'I have a right to be there': Why Ugandan gay rights activist won't leave
Christina Commisso, CTVNews.ca
Published Tuesday, June 24, 2014 12:15PM EDT
Last Updated Tuesday, June 24, 2014 1:00PM EDT
Days after Uganda's president signed into law an anti-gay bill that punishes sex between homosexual couples with a maximum sentence of life in prison, Richard Lusimbo was outed in the most public of manners.
He was alerted by a friend that his picture was splashed across a tabloid newspaper under the headline: "How I Became Homo."
"I just went silent, I didn't know what to do," Lusimbo recalled of that day.
Within minutes, his Facebook page was full of hate messages, and his family began to call and blame him for being gay.
"What really shattered me was my family couldn’t really understand this," he told CTV's Canada AM on Tuesday. "They wondered why did I go and speak with the newspaper and give them an interview.”
But Lusimbo said he never gave tabloid newspaper Red Pepper an interview, and the information in the article came from an outside source.
“They just chose to out me,” he said, adding that some of his family members knew he was gay, but others did not.
"They felt I brought shame to the family,” he said. "No one speaks about sexuality issues at home."
Lusimbo, a well-known LGBTI activist who works for a sexual minority advocacy group in Uganda, is currently in Toronto to take part in the WorldPride Human Rights Conference running from June 25-27. The conference is part of WorldPride 2014.
Lusimbo was originally denied a visa to enter Canada to attend the conference, but officials later reversed their decision.
Nearly five months after the article was published, Lusimbo still lives in fear.
Despite the threat to his life, Lusimbo said he has no intention of leaving Uganda.
"Uganda is home. It's where my family is. It's where my livelihood is.

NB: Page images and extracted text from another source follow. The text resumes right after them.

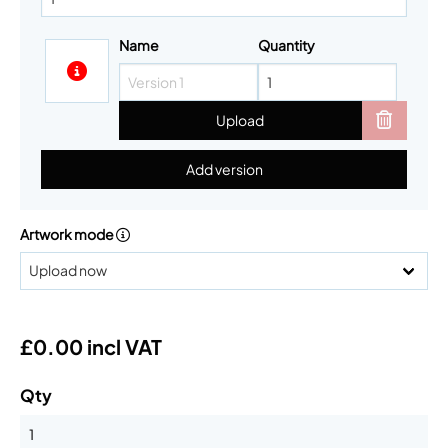
Name
Quantity
Upload
Add version
Artwork mode
£0.00 incl VAT
Qty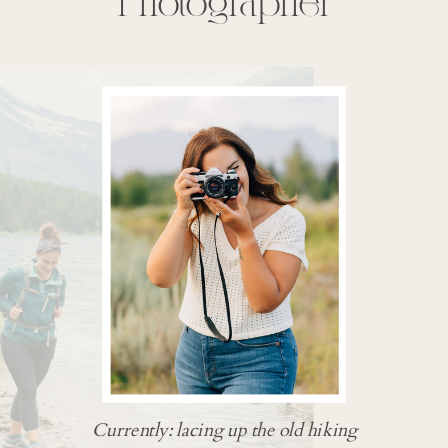
Photographer
Currently: lacing up the old hiking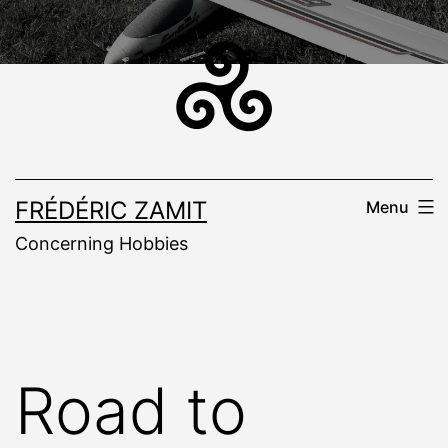
Skip
to
content
FRÉDÉRIC ZAMIT
Menu
Concerning Hobbies
Road to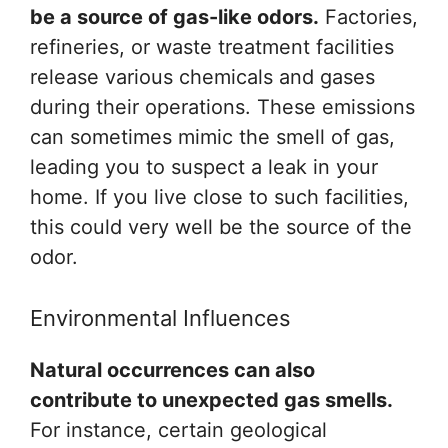
be a source of gas-like odors.
Factories,
refineries, or waste treatment facilities
release various chemicals and gases
during their operations. These emissions
can sometimes mimic the smell of gas,
leading you to suspect a leak in your
home. If you live close to such facilities,
this could very well be the source of the
odor.
Environmental Influences
Natural occurrences can also
contribute to unexpected gas smells.
For instance, certain geological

It's where I've grown up and there's a lot of work to be done," he said.
Lusimbo said by leaving the country, he wouldn't be able to help those who are gay and can't speak out against the oppression and violence they're faced with.
"I have a right to be there and I also have a right to contribute to (Uganda's) development," he said. "Looking at all that, I'm strengthened to go back, regardless how the situation is right now."
Asked if he's willing to die in his quest to champion gay rights in the country, Lusimbo said he chooses not to think about it.
"I always say that if anything was ever to happen to me, and I define that as death or being arrested, whatever it will be, that will be my time."